▶ [Listed records]
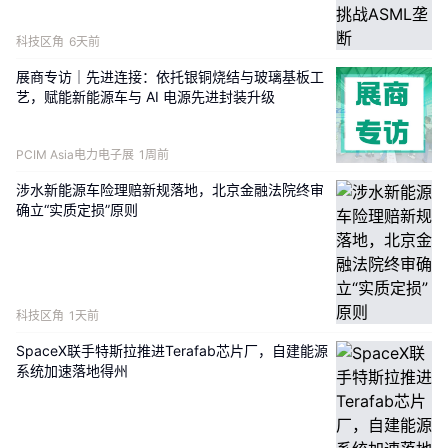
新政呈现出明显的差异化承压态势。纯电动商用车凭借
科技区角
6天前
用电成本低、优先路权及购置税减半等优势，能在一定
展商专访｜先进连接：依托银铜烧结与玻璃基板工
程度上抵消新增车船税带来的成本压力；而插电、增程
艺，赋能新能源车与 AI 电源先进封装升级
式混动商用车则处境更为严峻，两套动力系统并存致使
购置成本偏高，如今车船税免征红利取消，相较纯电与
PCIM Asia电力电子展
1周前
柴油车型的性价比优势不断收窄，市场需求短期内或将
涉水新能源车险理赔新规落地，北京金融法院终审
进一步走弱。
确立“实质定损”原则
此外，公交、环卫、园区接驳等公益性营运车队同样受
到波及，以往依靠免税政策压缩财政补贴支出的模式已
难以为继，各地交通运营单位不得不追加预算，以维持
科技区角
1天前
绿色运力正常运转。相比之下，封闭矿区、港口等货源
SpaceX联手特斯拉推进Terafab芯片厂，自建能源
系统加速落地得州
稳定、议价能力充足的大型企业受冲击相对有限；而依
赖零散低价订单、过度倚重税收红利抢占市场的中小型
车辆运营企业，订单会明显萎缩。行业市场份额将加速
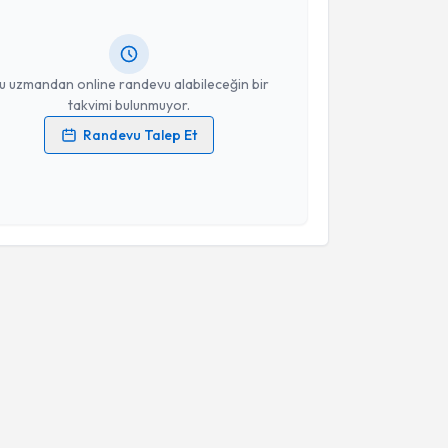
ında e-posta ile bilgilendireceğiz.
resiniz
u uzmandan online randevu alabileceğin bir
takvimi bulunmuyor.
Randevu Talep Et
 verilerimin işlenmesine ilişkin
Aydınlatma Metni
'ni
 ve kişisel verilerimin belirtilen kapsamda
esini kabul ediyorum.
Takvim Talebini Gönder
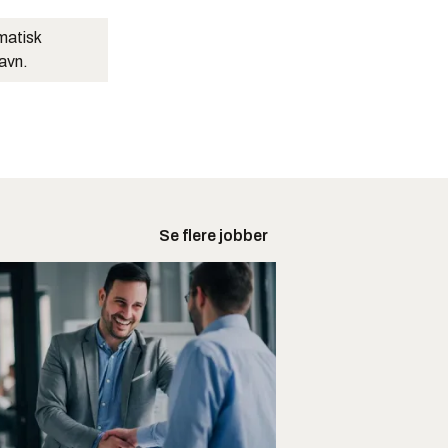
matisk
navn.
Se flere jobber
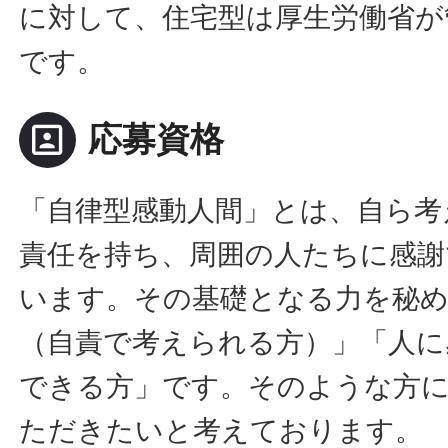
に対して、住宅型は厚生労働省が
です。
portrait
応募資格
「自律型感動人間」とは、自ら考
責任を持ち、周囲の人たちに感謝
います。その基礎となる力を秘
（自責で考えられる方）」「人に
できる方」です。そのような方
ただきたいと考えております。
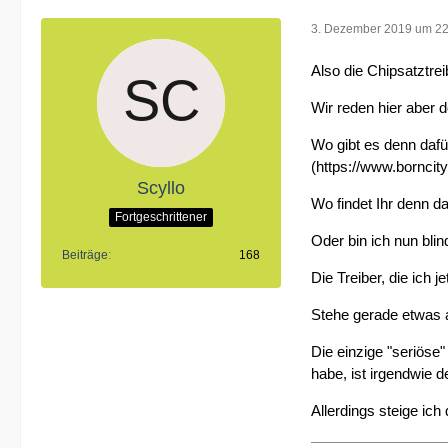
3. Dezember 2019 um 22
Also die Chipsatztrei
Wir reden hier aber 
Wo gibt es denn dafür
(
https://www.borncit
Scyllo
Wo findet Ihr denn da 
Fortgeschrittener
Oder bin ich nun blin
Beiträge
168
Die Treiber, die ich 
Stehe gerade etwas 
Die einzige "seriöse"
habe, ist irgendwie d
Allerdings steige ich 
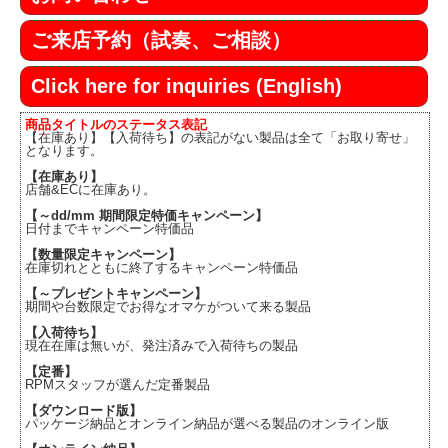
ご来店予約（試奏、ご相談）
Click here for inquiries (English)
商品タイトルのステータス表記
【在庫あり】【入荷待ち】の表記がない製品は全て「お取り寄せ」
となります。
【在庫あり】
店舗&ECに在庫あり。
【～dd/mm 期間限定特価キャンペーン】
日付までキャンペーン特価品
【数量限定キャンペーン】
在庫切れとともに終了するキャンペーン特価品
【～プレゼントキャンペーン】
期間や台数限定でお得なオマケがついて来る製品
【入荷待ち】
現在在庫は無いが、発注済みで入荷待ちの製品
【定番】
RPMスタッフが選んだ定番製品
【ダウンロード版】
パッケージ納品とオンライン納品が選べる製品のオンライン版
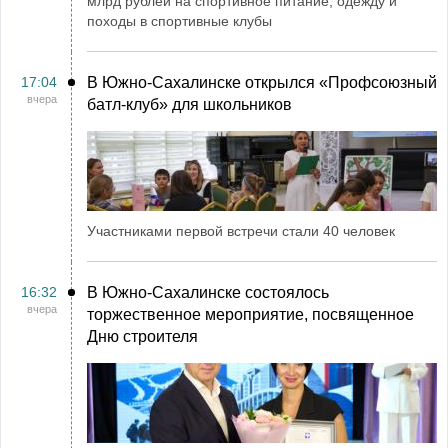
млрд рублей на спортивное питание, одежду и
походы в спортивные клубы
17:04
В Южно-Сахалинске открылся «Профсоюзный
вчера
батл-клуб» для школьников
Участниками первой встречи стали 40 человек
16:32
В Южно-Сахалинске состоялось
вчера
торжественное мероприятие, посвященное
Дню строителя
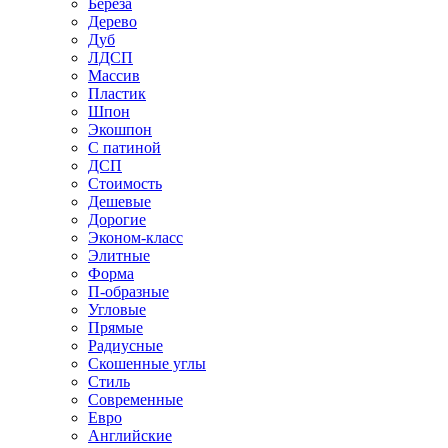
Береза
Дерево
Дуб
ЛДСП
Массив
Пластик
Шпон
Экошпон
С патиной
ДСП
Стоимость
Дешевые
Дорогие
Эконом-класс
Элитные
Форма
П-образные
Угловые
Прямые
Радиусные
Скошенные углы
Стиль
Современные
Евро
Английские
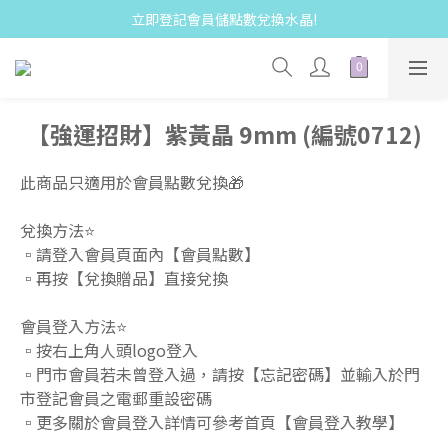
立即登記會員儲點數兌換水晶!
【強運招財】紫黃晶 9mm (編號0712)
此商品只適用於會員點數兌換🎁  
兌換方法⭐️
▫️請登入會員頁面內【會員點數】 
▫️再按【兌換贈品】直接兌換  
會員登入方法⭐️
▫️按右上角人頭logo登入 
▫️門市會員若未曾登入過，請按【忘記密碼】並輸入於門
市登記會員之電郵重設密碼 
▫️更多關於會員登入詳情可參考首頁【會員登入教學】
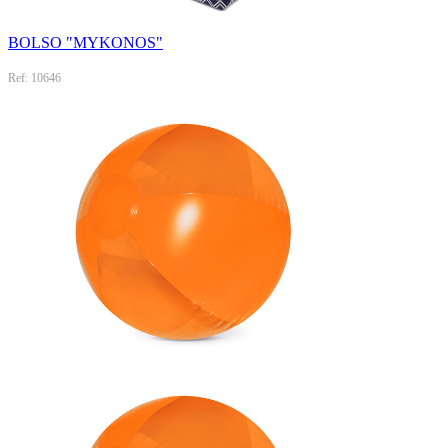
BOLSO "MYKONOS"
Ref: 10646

▶ [About this task] The answer must consist solely of the lines from the first line of the data through the line containing "млрд рублей на спортивное питание, одежду и", inclusive, reproduced exactly and without pictures.

▶ [Exercise output]
新政呈现出明显的差异化承压态势。纯电动商用车凭借
科技区角
6天前
用电成本低、优先路权及购置税减半等优势，能在一定
展商专访｜先进连接：依托银铜烧结与玻璃基板工
程度上抵消新增车船税带来的成本压力；而插电、增程
艺，赋能新能源车与 AI 电源先进封装升级
式混动商用车则处境更为严峻，两套动力系统并存致使
购置成本偏高，如今车船税免征红利取消，相较纯电与
PCIM Asia电力电子展
1周前
柴油车型的性价比优势不断收窄，市场需求短期内或将
涉水新能源车险理赔新规落地，北京金融法院终审
进一步走弱。
确立“实质定损”原则
此外，公交、环卫、园区接驳等公益性营运车队同样受
到波及，以往依靠免税政策压缩财政补贴支出的模式已
难以为继，各地交通运营单位不得不追加预算，以维持
科技区角
1天前
绿色运力正常运转。相比之下，封闭矿区、港口等货源
SpaceX联手特斯拉推进Terafab芯片厂，自建能源
系统加速落地得州
稳定、议价能力充足的大型企业受冲击相对有限；而依
赖零散低价订单、过度倚重税收红利抢占市场的中小型
车辆运营企业，订单会明显萎缩。行业市场份额将加速
ında e-posta ile bilgilendireceğiz.
resiniz
u uzmandan online randevu alabileceğin bir
takvimi bulunmuyor.
Randevu Talep Et
 verilerimin işlenmesine ilişkin
Aydınlatma Metni
'ni
 ve kişisel verilerimin belirtilen kapsamda
esini kabul ediyorum.
Takvim Talebini Gönder
matisk
navn.
Se flere jobber
に対して、住宅型は厚生労働省が
です。
portrait
応募資格
「自律型感動人間」とは、自ら考
責任を持ち、周囲の人たちに感謝
います。その基礎となる力を秘
（自責で考えられる方）」「人に
できる方」です。そのような方
ただきたいと考えております。
3. Dezember 2019 um 22
Also die Chipsatztrei
Wir reden hier aber 
Wo gibt es denn dafür
(
https://www.borncit
Scyllo
Wo findet Ihr denn da 
Fortgeschrittener
Oder bin ich nun blin
Beiträge
168
Die Treiber, die ich 
Stehe gerade etwas 
Die einzige "seriöse"
habe, ist irgendwie d
Allerdings steige ich 
ご来店予約（試奏、ご相談）
Click here for inquiries (English)
商品タイトルのステータス表記
【在庫あり】【入荷待ち】の表記がない製品は全て「お取り寄せ」
となります。
【在庫あり】
店舗&ECに在庫あり。
【～dd/mm 期間限定特価キャンペーン】
日付までキャンペーン特価品
【数量限定キャンペーン】
在庫切れとともに終了するキャンペーン特価品
【～プレゼントキャンペーン】
期間や台数限定でお得なオマケがついて来る製品
【入荷待ち】
現在在庫は無いが、発注済みで入荷待ちの製品
【定番】
RPMスタッフが選んだ定番製品
【ダウンロード版】
パッケージ納品とオンライン納品が選べる製品のオンライン版
млрд рублей на спортивное питание, одежду и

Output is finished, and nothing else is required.